▶ **ASSIGNMENT**
Here is the task for the records below: repeat exactly the lines from the one with "zur Verarbeitung der er" to the one with "Rondoniaovivo abre oficina", both included, and nothing else.

▶ **Source records**
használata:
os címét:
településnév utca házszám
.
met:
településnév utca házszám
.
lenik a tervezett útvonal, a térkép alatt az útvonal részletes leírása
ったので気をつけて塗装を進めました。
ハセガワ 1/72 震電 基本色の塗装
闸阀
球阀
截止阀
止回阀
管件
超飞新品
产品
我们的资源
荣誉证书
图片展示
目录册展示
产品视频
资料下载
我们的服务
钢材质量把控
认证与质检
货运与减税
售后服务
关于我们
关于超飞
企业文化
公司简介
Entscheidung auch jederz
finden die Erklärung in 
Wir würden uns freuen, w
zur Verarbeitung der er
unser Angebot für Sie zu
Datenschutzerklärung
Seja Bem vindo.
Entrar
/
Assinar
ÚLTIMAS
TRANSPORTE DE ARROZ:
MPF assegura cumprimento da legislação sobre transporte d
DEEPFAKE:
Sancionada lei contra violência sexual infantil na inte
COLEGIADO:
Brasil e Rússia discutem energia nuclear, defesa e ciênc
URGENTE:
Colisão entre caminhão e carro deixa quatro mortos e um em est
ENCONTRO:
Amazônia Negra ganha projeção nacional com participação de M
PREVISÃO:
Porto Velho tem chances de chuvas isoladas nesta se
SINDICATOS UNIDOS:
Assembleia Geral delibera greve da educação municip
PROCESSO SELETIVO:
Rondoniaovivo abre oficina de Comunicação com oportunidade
...
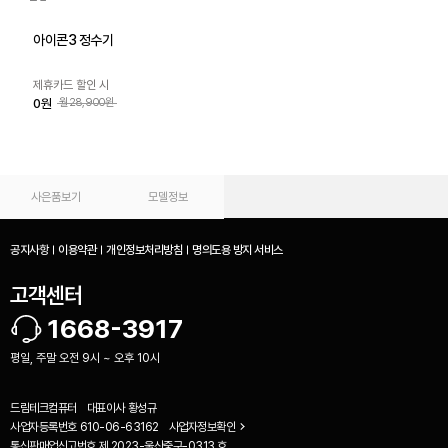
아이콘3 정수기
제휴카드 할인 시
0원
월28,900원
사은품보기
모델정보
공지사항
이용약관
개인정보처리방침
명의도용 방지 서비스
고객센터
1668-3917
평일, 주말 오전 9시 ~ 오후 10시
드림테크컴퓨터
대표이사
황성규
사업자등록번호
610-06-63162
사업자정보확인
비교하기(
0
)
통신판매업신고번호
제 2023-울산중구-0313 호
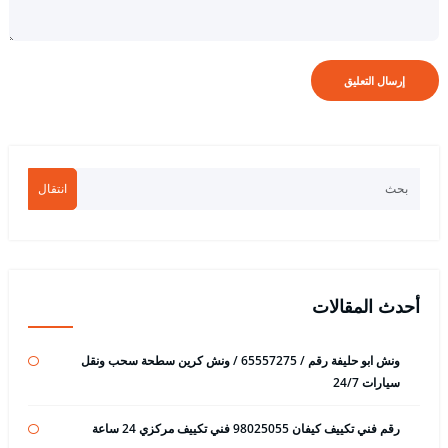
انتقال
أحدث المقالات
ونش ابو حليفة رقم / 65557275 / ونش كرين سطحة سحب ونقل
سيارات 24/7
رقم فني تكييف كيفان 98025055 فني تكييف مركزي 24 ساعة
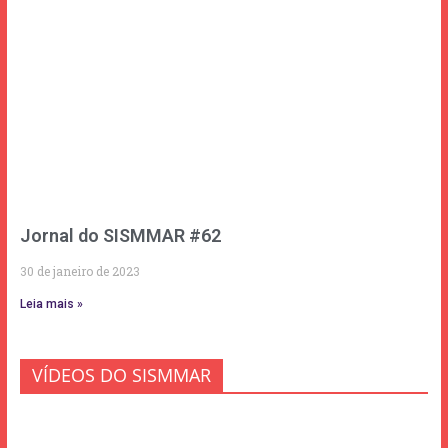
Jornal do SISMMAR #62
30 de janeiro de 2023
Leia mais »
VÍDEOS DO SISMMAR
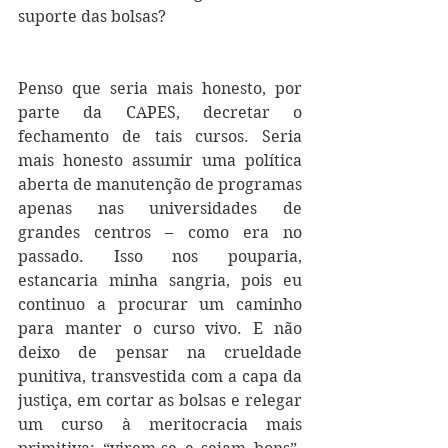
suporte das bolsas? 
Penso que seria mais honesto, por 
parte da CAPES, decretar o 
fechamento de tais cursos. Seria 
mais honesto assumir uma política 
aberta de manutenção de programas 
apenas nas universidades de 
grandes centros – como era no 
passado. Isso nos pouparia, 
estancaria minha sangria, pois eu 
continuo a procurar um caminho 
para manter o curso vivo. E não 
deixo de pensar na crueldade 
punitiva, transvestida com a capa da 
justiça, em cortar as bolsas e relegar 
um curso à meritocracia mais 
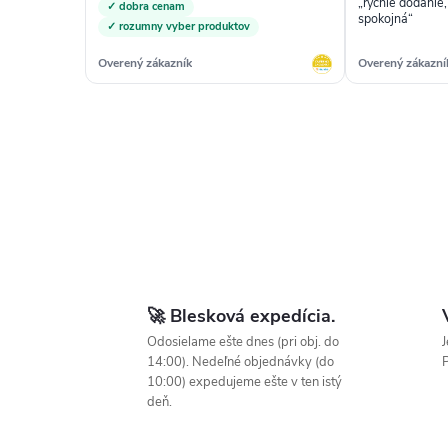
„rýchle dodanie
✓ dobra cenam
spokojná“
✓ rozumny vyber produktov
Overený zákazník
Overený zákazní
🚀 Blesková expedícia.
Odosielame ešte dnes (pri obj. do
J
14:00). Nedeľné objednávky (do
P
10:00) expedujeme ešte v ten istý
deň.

▶ **THE ANSWER**
zur Verarbeitung der er
unser Angebot für Sie zu
Datenschutzerklärung
Seja Bem vindo.
Entrar
/
Assinar
ÚLTIMAS
TRANSPORTE DE ARROZ:
MPF assegura cumprimento da legislação sobre transporte d
DEEPFAKE:
Sancionada lei contra violência sexual infantil na inte
COLEGIADO:
Brasil e Rússia discutem energia nuclear, defesa e ciênc
URGENTE:
Colisão entre caminhão e carro deixa quatro mortos e um em est
ENCONTRO:
Amazônia Negra ganha projeção nacional com participação de M
PREVISÃO:
Porto Velho tem chances de chuvas isoladas nesta se
SINDICATOS UNIDOS:
Assembleia Geral delibera greve da educação municip
PROCESSO SELETIVO:
Rondoniaovivo abre oficina de Comunicação com oportunidade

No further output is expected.